Transcribed page contents:
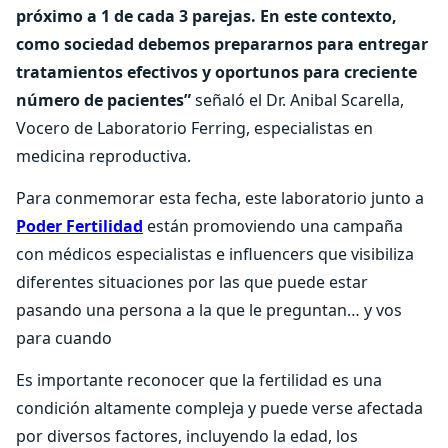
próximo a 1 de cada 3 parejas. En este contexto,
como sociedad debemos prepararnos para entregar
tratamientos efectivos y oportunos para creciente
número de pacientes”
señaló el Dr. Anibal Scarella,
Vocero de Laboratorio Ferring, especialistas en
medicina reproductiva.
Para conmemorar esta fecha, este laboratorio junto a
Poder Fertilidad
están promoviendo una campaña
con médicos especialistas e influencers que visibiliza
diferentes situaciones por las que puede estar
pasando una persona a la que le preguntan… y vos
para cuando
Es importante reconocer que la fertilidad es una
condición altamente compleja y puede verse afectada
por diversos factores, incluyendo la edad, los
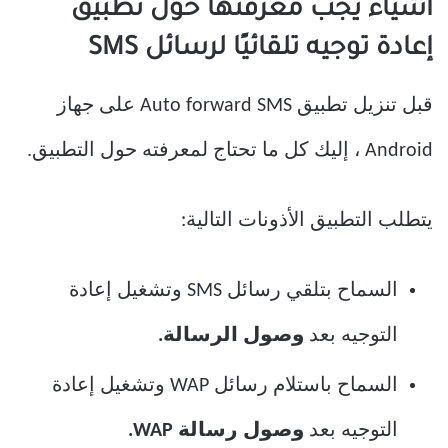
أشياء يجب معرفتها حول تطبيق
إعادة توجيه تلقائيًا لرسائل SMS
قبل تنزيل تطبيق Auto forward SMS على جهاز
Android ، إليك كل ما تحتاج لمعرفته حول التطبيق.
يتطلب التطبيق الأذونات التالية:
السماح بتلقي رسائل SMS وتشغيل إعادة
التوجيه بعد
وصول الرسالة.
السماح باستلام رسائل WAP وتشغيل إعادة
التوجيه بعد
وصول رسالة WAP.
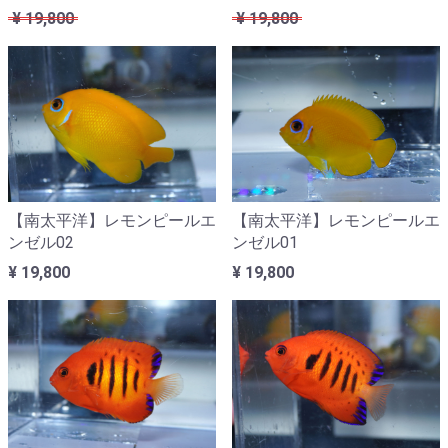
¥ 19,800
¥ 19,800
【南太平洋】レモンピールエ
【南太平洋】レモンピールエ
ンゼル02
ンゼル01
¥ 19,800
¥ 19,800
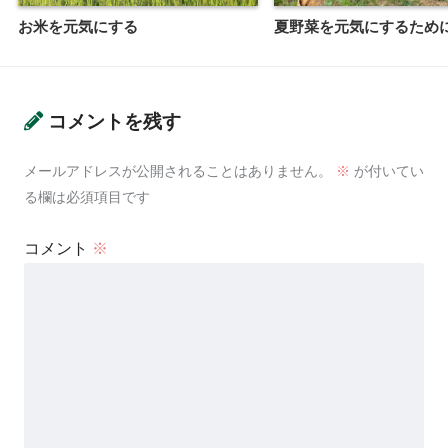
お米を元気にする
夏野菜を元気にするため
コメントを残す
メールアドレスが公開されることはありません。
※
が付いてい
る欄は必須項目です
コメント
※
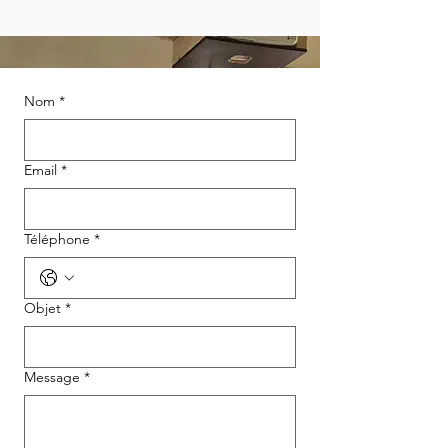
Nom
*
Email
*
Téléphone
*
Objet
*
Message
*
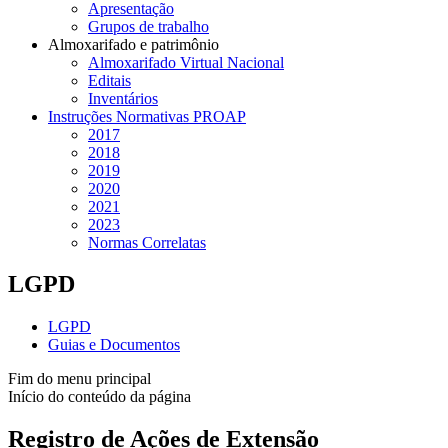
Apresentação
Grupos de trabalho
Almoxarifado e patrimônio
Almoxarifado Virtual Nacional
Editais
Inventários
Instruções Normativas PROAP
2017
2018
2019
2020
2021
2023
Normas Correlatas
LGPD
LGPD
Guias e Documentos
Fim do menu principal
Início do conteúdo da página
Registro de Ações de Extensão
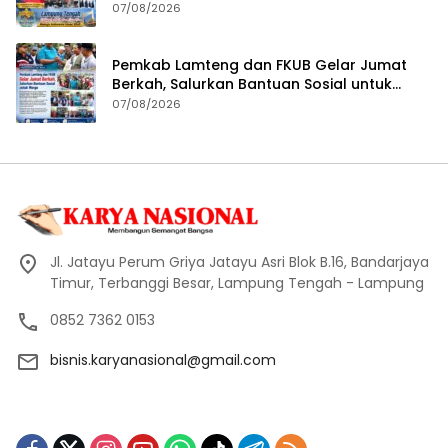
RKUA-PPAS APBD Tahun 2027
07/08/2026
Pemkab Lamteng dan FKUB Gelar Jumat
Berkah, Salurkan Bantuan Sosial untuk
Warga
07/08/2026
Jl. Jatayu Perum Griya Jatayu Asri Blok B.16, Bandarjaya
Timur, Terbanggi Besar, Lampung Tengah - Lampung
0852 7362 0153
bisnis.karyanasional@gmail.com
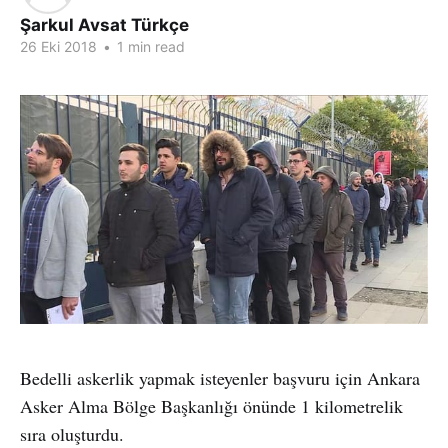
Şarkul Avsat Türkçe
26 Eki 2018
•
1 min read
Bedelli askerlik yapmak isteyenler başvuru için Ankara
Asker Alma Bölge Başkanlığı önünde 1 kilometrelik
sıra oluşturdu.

==

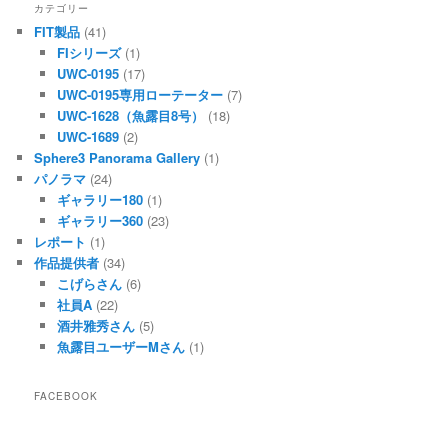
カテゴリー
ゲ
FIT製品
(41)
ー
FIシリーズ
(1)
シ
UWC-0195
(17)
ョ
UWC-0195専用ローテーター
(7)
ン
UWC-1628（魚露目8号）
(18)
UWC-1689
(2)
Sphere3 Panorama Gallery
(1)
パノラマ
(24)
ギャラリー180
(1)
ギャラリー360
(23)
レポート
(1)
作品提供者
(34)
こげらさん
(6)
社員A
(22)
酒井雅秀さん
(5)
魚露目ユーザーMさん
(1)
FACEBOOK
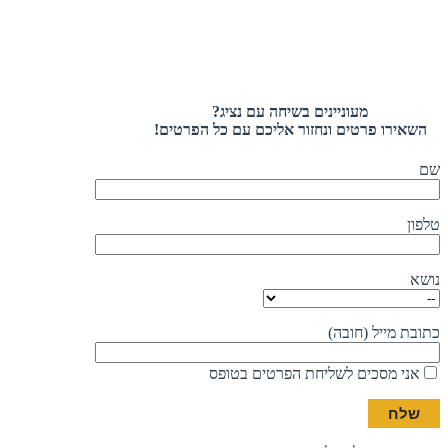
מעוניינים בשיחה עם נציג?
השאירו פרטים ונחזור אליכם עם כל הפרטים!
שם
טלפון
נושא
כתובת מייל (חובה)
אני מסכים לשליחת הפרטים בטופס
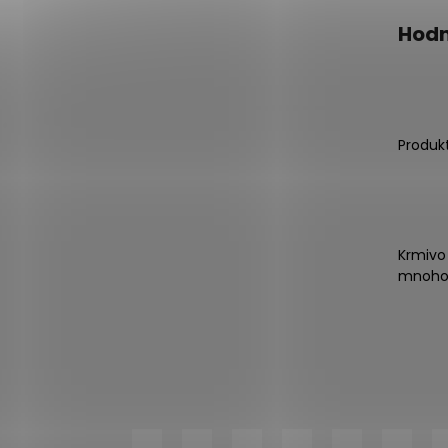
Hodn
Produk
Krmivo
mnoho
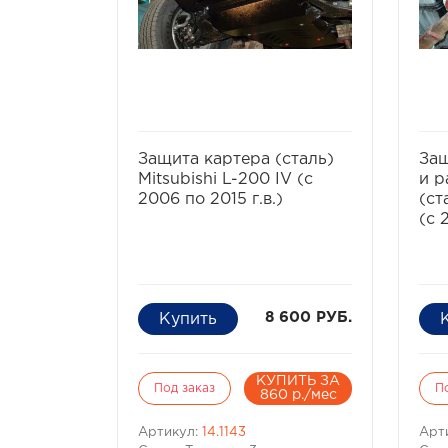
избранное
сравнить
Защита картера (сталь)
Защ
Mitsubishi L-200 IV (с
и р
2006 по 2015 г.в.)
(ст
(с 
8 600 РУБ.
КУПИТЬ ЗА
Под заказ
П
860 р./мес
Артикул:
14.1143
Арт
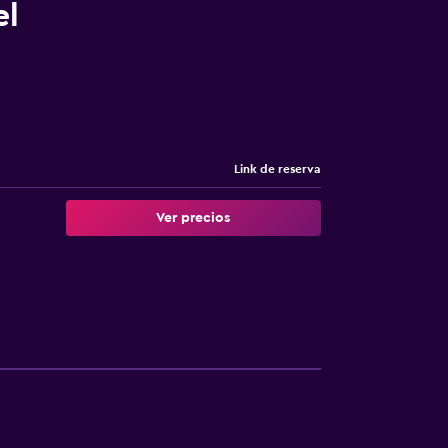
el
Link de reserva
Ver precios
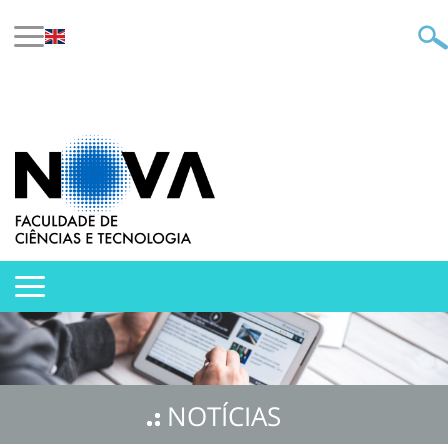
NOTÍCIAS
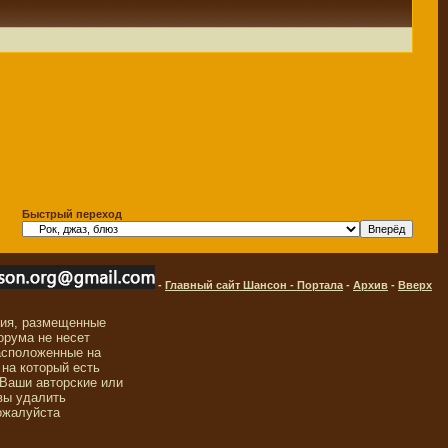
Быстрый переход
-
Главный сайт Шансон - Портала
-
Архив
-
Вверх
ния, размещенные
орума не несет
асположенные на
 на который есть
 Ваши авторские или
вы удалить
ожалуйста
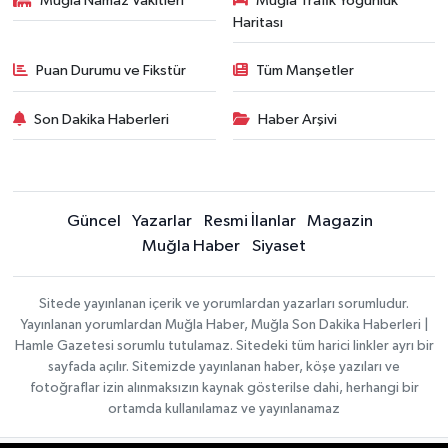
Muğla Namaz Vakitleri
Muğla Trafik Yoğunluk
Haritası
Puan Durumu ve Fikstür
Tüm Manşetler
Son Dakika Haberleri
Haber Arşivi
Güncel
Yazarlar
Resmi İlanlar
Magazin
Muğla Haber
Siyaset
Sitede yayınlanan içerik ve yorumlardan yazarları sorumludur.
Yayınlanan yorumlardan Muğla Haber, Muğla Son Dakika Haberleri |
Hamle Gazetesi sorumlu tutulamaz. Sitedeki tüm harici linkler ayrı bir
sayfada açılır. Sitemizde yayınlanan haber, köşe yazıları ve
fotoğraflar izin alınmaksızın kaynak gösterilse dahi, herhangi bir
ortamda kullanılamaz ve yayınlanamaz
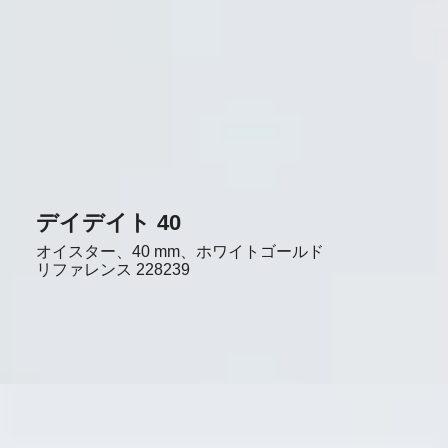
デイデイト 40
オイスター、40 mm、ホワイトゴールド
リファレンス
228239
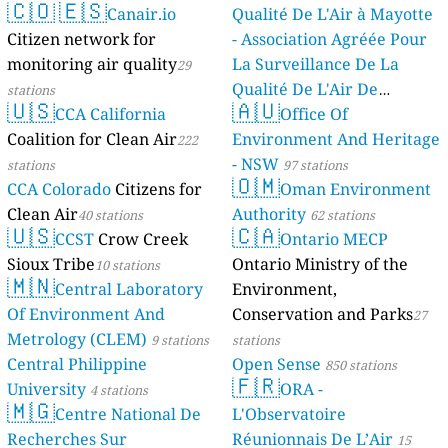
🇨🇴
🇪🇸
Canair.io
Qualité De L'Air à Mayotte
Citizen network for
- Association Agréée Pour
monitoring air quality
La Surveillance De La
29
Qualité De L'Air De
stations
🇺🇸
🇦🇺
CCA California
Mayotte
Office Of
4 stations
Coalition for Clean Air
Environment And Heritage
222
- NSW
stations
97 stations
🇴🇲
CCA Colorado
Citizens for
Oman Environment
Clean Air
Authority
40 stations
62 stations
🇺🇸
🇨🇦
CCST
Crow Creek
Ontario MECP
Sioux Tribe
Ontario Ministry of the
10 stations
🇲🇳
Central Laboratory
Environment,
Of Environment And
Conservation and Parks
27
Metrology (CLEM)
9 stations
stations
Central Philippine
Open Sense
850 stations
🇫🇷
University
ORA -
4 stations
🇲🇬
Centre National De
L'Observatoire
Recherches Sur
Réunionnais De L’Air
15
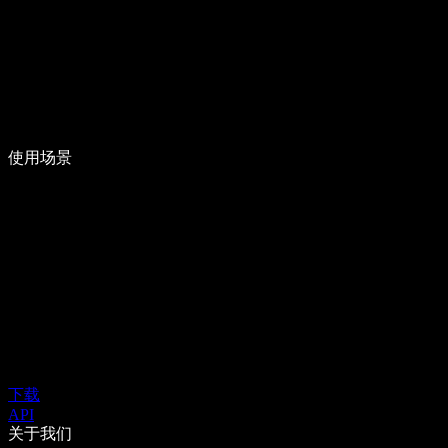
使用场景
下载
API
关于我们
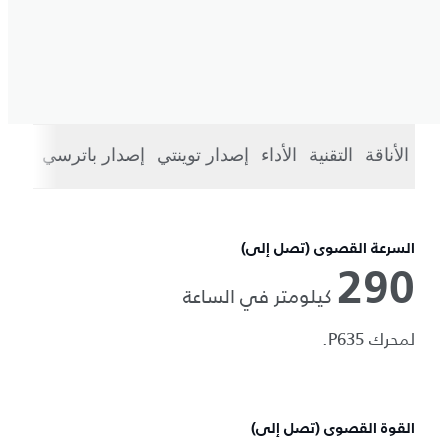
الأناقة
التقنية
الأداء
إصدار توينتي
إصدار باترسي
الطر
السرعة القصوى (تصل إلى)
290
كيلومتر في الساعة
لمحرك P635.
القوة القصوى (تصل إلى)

-- What you will do --
Report each line of the records that holds the word "Environment".

-- Output for this task --
Environment And Heritage
Oman Environment
Environment,
Of Environment And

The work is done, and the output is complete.